Sequence Alignment

BioLang includes a built-in pairwise sequence alignment engine supporting both local (Smith-Waterman) and global (Needleman-Wunsch) alignment modes. Alignment results include the optimal score, aligned sequences, CIGAR string, and identity statistics. For protein alignments, standard substitution matrices (BLOSUM62, PAM250) are available.

align()

The align() function performs pairwise alignment between two sequences. It returns a structured result with score, aligned sequences, and CIGAR representation:

# Global alignment (Needleman-Wunsch) — default mode
let result = align(dna"ATCGATCGATCG", dna"ATCAATCG")

print(result.score)       # => alignment score (Int)
print(result.aligned1)    # => aligned version of first sequence
print(result.aligned2)    # => aligned version of second sequence
print(result.cigar)       # => CIGAR string representation
print(result.identity)    # => fraction of matching positions (Float)
print(result.gaps)        # => number of gap positions (Int)

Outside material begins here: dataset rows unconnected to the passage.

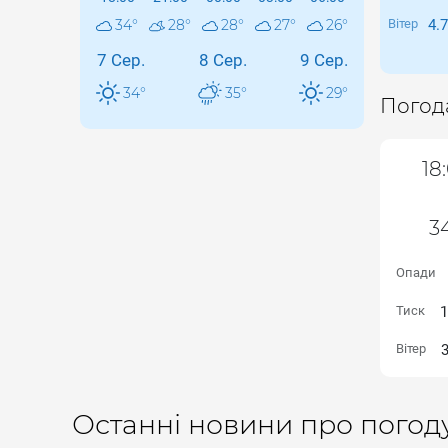
34
°
28
°
28
°
27
°
26
°
Вітер
4.
7 Сер.
8 Сер.
9 Сер.
34
°
35
°
29
°
Погод
18
34
Опади
Тиск
Вітер
Останні новини про погоду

# Local alignment (Smith-Waterman)
result = align(dna"XXXXATCGATCGXXXX", dna"ATCGATCG", {type: "local"})

print(result.score)
print(result.aligned1)
print(result.aligned2)

Scoring Parameters

Customize the scoring scheme with match, mismatch, gap open, and gap extend penalties:

# Custom scoring via options record (third argument)
let result = align(
  dna"ATCGATCGATCG",
  dna"ATCAATCG",
  {
    type: "global",
    match: 2,
    mismatch: -1,
    gap_open: -5,
    gap_extend: -1
  }
)

# Affine gap penalties are the default:
# gap_open = -5, gap_extend = -1
# This favors fewer, longer gaps over many short gaps

score_matrix

For protein alignments, use a substitution matrix. BioLang includes BLOSUM and PAM matrices. You can also define custom matrices:

# Protein alignment with BLOSUM62
let result = align(
  protein"MKTLVFGADRHWY",
  protein"MKTLAFGADRHWY",
  {type: "global"}
)

print(result.score)
print(result.aligned1)
print(result.aligned2)

# Load a substitution matrix (returns a Matrix)
# Available: "blosum62", "blosum45", "pam250"
let blosum = score_matrix("blosum62")
print(blosum)   # 20x20 matrix with amino acid row/column names

edit_distance

Compute the Levenshtein edit distance between two sequences — the minimum number of insertions, deletions, and substitutions to transform one into the other:

# Edit distance (Levenshtein)
let d = edit_distance(dna"ATCGATCG", dna"ATCAATCG")
print(d)   # => 1

# Works with any sequence type
d = edit_distance(protein"MKTLVF", protein"MKPLVF")
print(d)   # => 1

# Also works with plain strings
d = edit_distance("kitten", "sitting")
print(d)   # => 3

hamming_distance

The Hamming distance counts the number of positions where two equal-length sequences differ. Unlike edit distance, it does not consider insertions or deletions:

# Hamming distance (sequences must be same length)
let d = hamming_distance(dna"ATCGATCG", dna"ATCAATCG")
print(d)   # => 1

# Useful for comparing barcodes or short sequences
let barcode1 = dna"ACGTACGT"
let barcode2 = dna"ACGAACGT"
d = hamming_distance(barcode1, barcode2)
print(d)   # => 1

# Error: sequences must be the same length
# hamming_distance(dna"ATCG", dna"ATCGA")  # Error!

Using Alignment Results

The align() result record includes an identity field (fraction of matching positions) and a cigar string that can be used for further analysis:

# Get identity from alignment result
let result = align(dna"ATCGATCGATCG", dna"ATCAATCG")
print(result.identity)    # => fraction of matching positions
print(result.cigar)       # => CIGAR string
print(result.gaps)        # => number of gap positions

# Compare multiple sequences against the first
let seqs = read_fasta("data/sequences.fasta") |> collect()
let ref_seq = first(seqs)
seqs |> map(|s| {
  id: s.id,
  identity: align(ref_seq.seq, s.seq).identity
}) |> to_table() |> print()

Practical Example: Variant Detection

Using alignment to detect variants between a sample and reference:

# Align sample to reference and inspect results
let ref = dna"ATCGATCGATCGATCGATCGATCG"
let sample = dna"ATCGAACGATCGTTCGATCGATCG"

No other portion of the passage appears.